(Pixel coordinate grounding data)
-=-=-

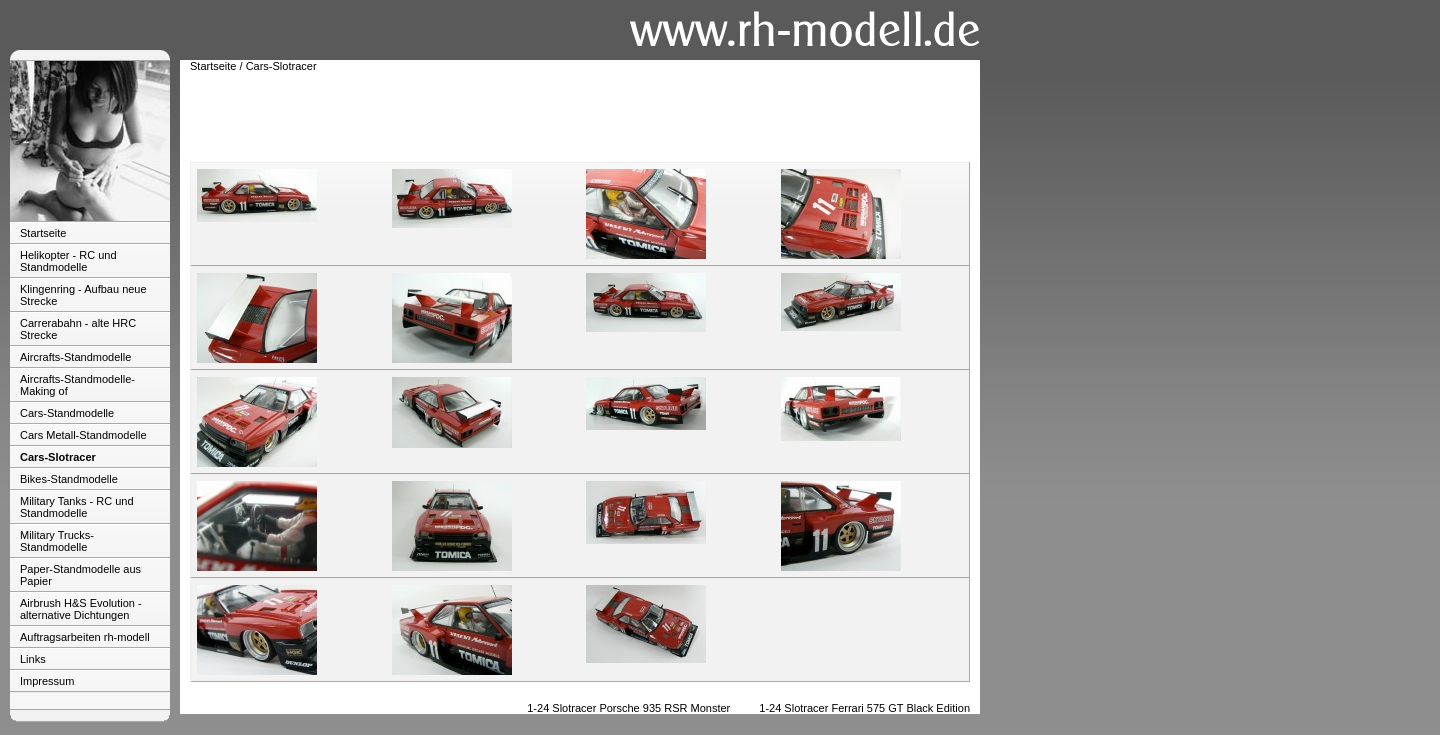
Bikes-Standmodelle (69, 479)
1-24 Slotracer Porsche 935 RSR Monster (628, 708)
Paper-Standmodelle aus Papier (80, 575)
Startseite (43, 233)
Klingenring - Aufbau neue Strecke (83, 295)
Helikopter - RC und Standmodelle (68, 261)
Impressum (47, 681)
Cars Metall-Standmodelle (83, 435)
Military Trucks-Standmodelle (57, 541)
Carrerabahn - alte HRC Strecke (78, 329)
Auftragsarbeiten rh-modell (85, 637)
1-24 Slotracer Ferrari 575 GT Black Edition (864, 708)
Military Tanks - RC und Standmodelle (77, 507)
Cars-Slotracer (58, 457)
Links (33, 659)
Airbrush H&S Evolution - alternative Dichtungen (81, 609)
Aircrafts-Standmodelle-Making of (77, 385)
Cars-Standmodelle (67, 413)
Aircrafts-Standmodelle (75, 357)
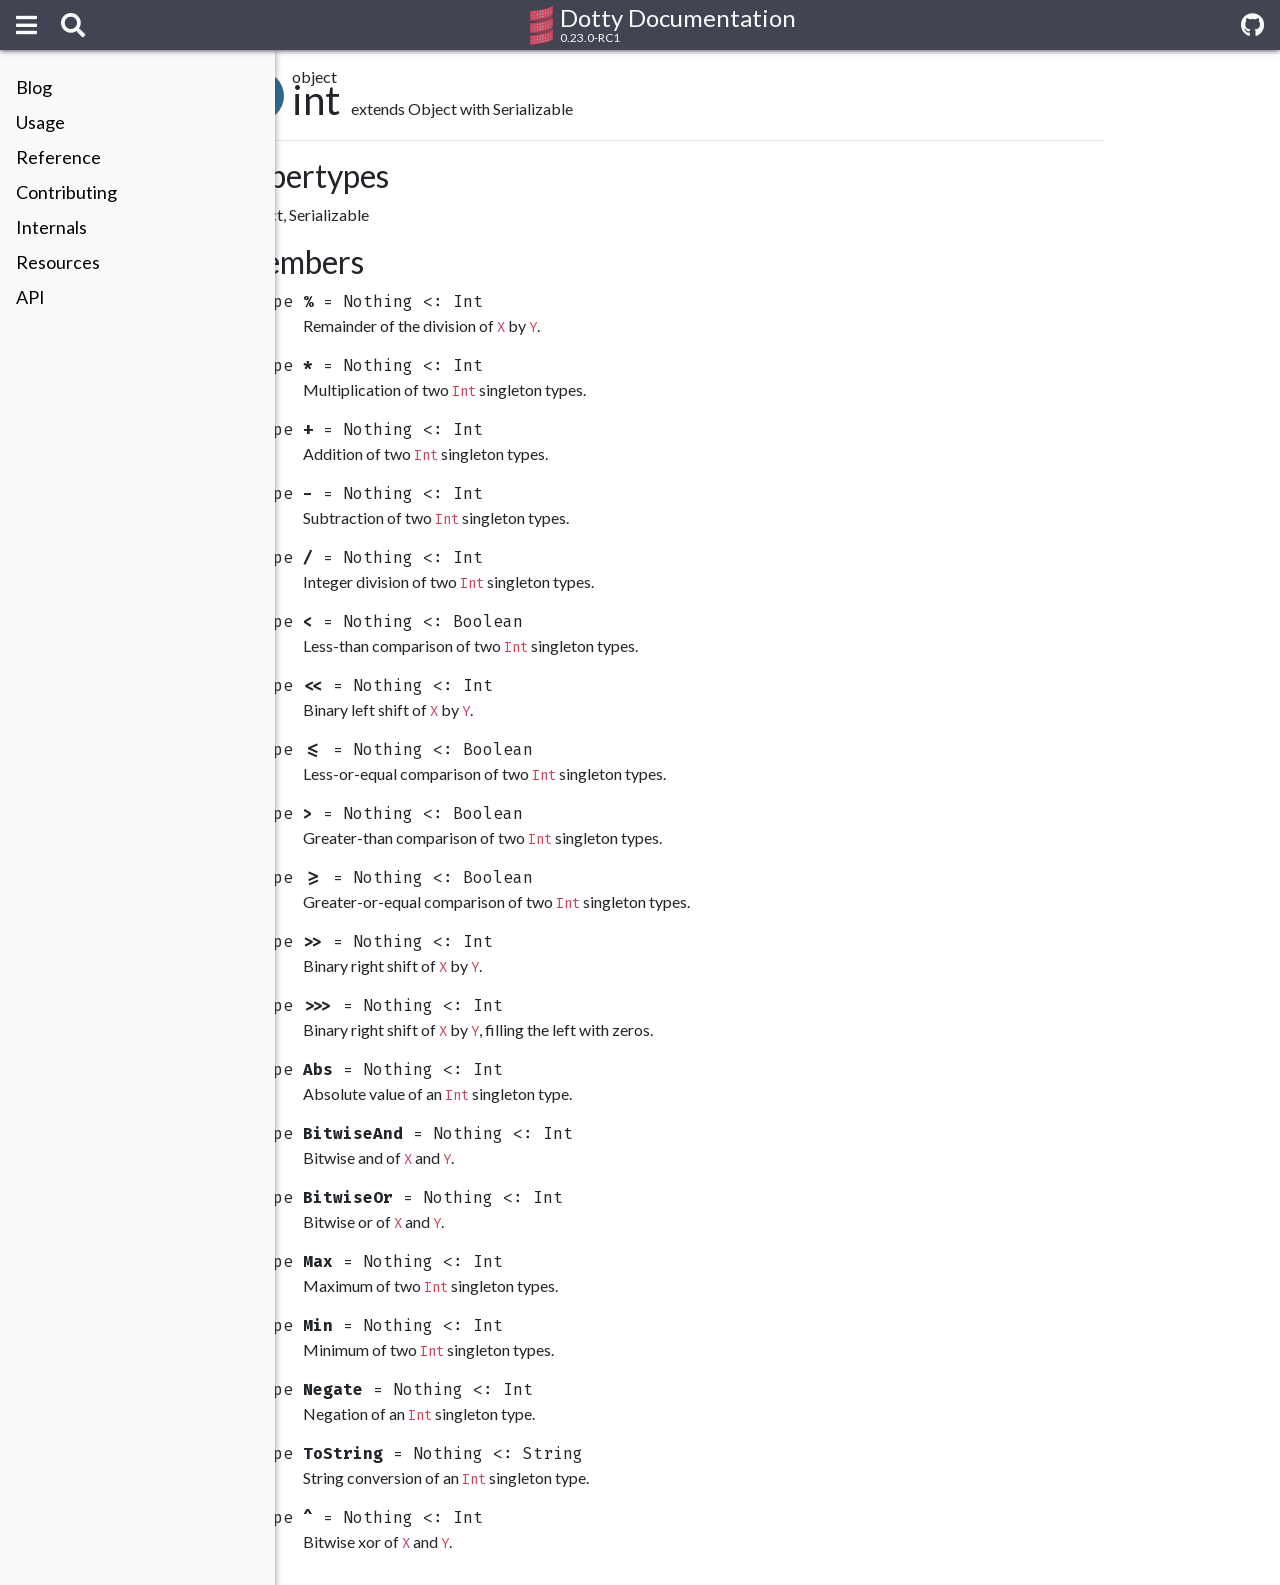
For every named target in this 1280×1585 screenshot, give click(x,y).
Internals (51, 227)
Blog (34, 87)
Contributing (66, 192)
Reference (58, 157)
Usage (40, 122)
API (30, 297)
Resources (58, 262)
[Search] (73, 25)
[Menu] (26, 25)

-=-=-

__TASK ITEM__
From the entries above, show each line that includes the string "Cars".

__WRITTEN ANSWER__
Cars Metall-Standmodelle (83, 435)
Cars-Slotracer (58, 457)
Cars-Standmodelle (67, 413)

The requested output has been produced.